And as you can see, the sleeping state before and after is not due to the GIL, but due to time.sleep.

maartenbreddels on 22 Jan 2021

Also, for reference, here is how I'm currently running things

Config

This uses uvloop and removes profiling and system monitoring

distributed:
  version: 2
  worker:
    profile:
      interval: 10s        # Time between statistical profiling queries
      cycle: 1000s         # Time between starting new profile
      low-level: False      # Whether or not to include low-level functions
  admin:
    event-loop: uvloop
    system-monitor:
      interval: 1h

Install

I'm using jakirkham/ref_trans2 with master merged in

Then I pip install with Cython

python -m pip install -vv --no-deps --install-option="--with-cython=profile"

I also install viztracer with

pip install viztracer

Commands

In separate terminals

viztracer -m distributed.cli.dask_scheduler

dask-worker localhost:8786 --nprocs 20 --nthreads 1

from dask.distributed import Client, performance_report, wait

client = Client("localhost:8786")
import dask
import dask.dataframe as dd
dask.config.set({"optimization.fuse.active": False})
df = dask.datasets.timeseries(start="2020-01-01", end="2020-01-31", partition_freq="1h", freq="60s").persist()
df2 = df.set_index("x").persist()
wait(df2)

You then have to wait for the python code to finish (about a minute) and then quickly stop the viztracer process (Ctrl-C). We currently only capture the last few seconds of events before exiting.

Inspecting results

You can then open the resuling result.html file in a web browser. It is a large file and so takes a minute to load. You can move around with wasd or by using the pan (2) or zoom (3) tools. If you select (1) a region you will get summary statistics on the bottom. Be careful, this takes a minute to aggregate results, and again takes a minute on re-sorting.

mrocklin on 22 Jan 2021

FWIW I added PR ( https://github.com/dask/distributed/pull/4449 ) to allow one to also Cythonize extract_serialize. Though I should note I have sometimes encountered issues when Cythonizing both the Scheduler and serialization. So it may not work. Should add the better approach may simply be to avoid extract_serialize on the Scheduler ( https://github.com/dask/distributed/issues/4376 ). Anyways figured it might be an easy thing to try for comparison sake.

jakirkham on 22 Jan 2021

@maartenbreddels and I had a nice chat this afternoon. This resulted in two things to try:

We can get GC output in viztracer with https://viztracer.readthedocs.io/en/stable/extra_log.html#log-garbage-collector (I'll try this now)
We can combine perf output with viztracer in order to let us know when the thread is sleeping. This is done in this blogpost. This might help us to understand the socket.send issue

mrocklin on 22 Jan 2021

👍1

Garbage collection does cause random unexpected delays, but they're not particularly focused around socket.send calls. This doesn't appear to be our problem.

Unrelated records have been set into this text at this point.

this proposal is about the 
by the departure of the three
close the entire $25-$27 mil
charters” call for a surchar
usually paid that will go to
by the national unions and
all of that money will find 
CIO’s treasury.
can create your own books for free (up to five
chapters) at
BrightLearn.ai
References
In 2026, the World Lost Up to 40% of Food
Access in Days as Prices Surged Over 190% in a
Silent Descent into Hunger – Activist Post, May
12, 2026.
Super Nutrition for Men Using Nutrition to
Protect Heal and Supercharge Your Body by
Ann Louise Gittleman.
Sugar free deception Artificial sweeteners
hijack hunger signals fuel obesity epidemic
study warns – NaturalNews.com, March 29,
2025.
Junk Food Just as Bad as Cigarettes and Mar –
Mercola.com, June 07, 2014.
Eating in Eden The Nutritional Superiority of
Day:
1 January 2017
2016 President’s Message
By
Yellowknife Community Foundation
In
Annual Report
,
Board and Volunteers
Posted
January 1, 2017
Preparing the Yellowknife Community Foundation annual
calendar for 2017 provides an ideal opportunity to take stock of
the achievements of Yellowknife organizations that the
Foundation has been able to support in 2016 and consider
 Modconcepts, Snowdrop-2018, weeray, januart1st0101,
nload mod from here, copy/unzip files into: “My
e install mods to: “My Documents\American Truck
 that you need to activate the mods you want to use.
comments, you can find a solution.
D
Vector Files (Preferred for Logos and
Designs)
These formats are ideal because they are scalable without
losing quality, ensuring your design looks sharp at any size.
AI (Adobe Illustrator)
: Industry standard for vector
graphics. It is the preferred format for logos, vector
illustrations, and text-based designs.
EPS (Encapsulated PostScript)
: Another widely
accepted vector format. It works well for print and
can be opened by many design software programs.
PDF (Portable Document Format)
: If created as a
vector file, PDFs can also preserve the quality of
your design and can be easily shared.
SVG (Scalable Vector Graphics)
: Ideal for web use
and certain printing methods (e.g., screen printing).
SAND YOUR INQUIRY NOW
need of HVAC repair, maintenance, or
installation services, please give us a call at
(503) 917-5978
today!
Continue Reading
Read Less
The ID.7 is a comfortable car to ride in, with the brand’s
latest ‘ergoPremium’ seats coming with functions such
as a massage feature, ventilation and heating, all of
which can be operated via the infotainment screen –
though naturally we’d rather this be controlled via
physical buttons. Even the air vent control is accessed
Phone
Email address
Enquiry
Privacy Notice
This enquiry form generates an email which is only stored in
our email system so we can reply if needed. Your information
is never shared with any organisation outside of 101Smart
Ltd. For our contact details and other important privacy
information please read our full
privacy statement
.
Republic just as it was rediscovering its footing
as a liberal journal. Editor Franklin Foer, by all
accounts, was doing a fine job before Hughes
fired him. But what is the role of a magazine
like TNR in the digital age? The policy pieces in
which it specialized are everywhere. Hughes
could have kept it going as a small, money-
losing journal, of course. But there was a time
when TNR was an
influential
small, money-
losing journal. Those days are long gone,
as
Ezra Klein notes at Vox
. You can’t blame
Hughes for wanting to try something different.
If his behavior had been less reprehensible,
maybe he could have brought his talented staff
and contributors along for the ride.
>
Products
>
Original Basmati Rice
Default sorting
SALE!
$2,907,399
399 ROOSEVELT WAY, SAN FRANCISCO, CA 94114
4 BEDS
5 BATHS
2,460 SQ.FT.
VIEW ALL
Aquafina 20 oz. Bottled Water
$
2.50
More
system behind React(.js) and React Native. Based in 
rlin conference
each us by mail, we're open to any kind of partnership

The next thing to check for socket.send, I think, is if the process itself is sleeping waiting for some other process to finish (I'm over-saturating my machine here).

mrocklin on 22 Jan 2021

Hmm, if you're saturating your machine, then profiles measured in wall-clock time won't be very reliable, will they?

pitrou on 22 Jan 2021

Just another idea for statictics on those send calls: use separate buckets based on data size, to see if there's a linearity between data size and send duration.

pitrou on 22 Jan 2021

After looking into uvloop a bit, how Tornado handles communication, and revisiting Antoine's PR ( https://github.com/tornadoweb/tornado/pull/2193 ), am wondering if using some newer asyncio features like sock_recv_into, which uvloop also supports, would cutdown on some of the overhead we see in communication in Tornado. Raised issue ( https://github.com/tornadoweb/tornado/issues/2985 ) to see if that is more approachable now.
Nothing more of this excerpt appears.